「本日限定」とか「あと残り何個」というので、早く買ってもらう、というのはたぶん商売の常とう手段だろう。こんなことは誰でも知っている。

 

でも、航空会社のサイトで、「この料金であと何席」とか出ていて、ああ、早く買わないと、とより焦ってしまうのは、僕だけだろうか??

 

ホテルなどの予約サイトでも、あと1室、などは出てくるのだけれど、これはあまり焦らない。ホテルなどは無数にあるから、別にそこでなくてもいい。なくなったらそれまでだ。

 

しかし、飛行機となると、そうそう多くはない。

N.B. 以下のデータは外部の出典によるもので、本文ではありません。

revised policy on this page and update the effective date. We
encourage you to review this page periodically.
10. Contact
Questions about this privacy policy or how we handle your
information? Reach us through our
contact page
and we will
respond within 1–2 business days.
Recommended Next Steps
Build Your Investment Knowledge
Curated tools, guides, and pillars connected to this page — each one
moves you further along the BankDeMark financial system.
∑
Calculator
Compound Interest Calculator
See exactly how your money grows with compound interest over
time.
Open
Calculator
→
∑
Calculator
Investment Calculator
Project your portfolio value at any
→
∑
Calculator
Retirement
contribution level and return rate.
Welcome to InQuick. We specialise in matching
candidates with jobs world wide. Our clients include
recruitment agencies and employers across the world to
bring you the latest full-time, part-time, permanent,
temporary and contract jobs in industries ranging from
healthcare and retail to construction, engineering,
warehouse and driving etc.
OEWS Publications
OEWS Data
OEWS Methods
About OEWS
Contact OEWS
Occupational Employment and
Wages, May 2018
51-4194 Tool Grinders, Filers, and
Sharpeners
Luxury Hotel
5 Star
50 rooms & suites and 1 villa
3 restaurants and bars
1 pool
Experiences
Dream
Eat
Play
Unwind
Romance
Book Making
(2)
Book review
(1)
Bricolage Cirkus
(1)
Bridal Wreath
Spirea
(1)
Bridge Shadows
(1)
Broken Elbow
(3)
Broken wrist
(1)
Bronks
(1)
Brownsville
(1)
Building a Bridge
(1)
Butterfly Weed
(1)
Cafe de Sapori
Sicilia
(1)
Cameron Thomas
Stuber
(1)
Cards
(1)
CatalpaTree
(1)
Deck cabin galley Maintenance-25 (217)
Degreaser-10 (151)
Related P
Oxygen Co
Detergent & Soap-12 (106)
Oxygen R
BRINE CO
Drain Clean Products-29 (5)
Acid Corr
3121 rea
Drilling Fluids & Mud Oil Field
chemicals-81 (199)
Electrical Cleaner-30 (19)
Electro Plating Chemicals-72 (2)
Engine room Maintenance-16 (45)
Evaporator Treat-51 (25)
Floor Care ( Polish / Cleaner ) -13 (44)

特にスクリーン上で「あと何席」とみると、余計焦りが深まる気がする。ほかに日本中(あるいは世界中)何人もの人が同じものを取ろうとしているような気になってしまう。

 

わかってはいるけれど、この焦らせ商法(かどうか)結構あくどいよなぁ、と思う。焦って買ってあまりいいことはない。それに航空券の取消料はとても高い。旅行もしていないのに何万円もかかる。

 

ある航空会社は、航空券をWEBで買って、最後に確認画面がないものがある。この最終確認画面とは、今まで入力したものを最終的に「本当にこれでいいの??」と確かめる画面だ。

 

航空券を買うのも確認事項がとても多く、神経がくたびれる作業だ。行き先、日付、時間、料金のほか、預ける手荷物をつけるかどうか、国際線ならさらに名前のスペル,パスポート番号、生年月日だ。家族分なら人数も多く、自分のではないから、生年月日はいつだっけ?ということになり、気がカリカリしてくる。生年月日とかパスポート番号、予約にいる??という気もする。

 

名前のスペルが1文字でもパスポートと違えば、搭乗できないことにはなっている。ただ、旅行会社で働いていた3年間、このために乗れなかったケースは知らない。当時もお客から書面でスペルをもらって、旅行会社の職員が入力していたから、間違いがないわけはないから、そんなことないのかもしれないけれど、「間違えました」だと予約を取り消して、取り直しだ。

 

この確認画面がないのは、わざとか??とも思う。間違えて入力したのを気づかず確定させる。そしてあとで間違いがわかって取り直すと、取消料を請求する。実際これで日付を間違えて取消料払った人を知っている。

 

旅行会社や航空会社はキャンセル料金で儲ける、というのがある。

 

20年前、旅行会社で働いていた時のこと。例えば5万円の香港行きの航空券を売ったとする。お客がこれで実際飛行機に乗ってしまえば、4千円ぐらいの儲けしかない。しかし、出発の3週間前に航空券をキャンセルすると、2万円の手数料。この2万円はまるまる旅行会社の儲けとなる。キャンセルはすごくもうかるのだ。

 

今は航空会社直販が増えているから、キャンセル料はそのまま航空会社の儲けだろう。

 

人対人であれば、業者側も確認の責任があるけれど、WEBならすべて自己責任。たとえ1分前にやった予約でも、取り消したら取消料である。

 

こんな焦ったときは、第3者の目が役に立つ。僕の場合は妻である。「ああ、席がもうすぐなくなりそうなんだけど」と言ったら、「ちょっと待て」といってくれる。

 

焦らせてこそ、経済が回るのかもしれないが、そこまでして経済回さなくても、もっと凪いだ心で買い物をしたいものだ。

 

結局、検索した時点であと残りもう少しで終わりなら、本当に終わりであれば検索結果に出てこなかったので、なかったのも同然なのだから、焦ることもないのだけれど。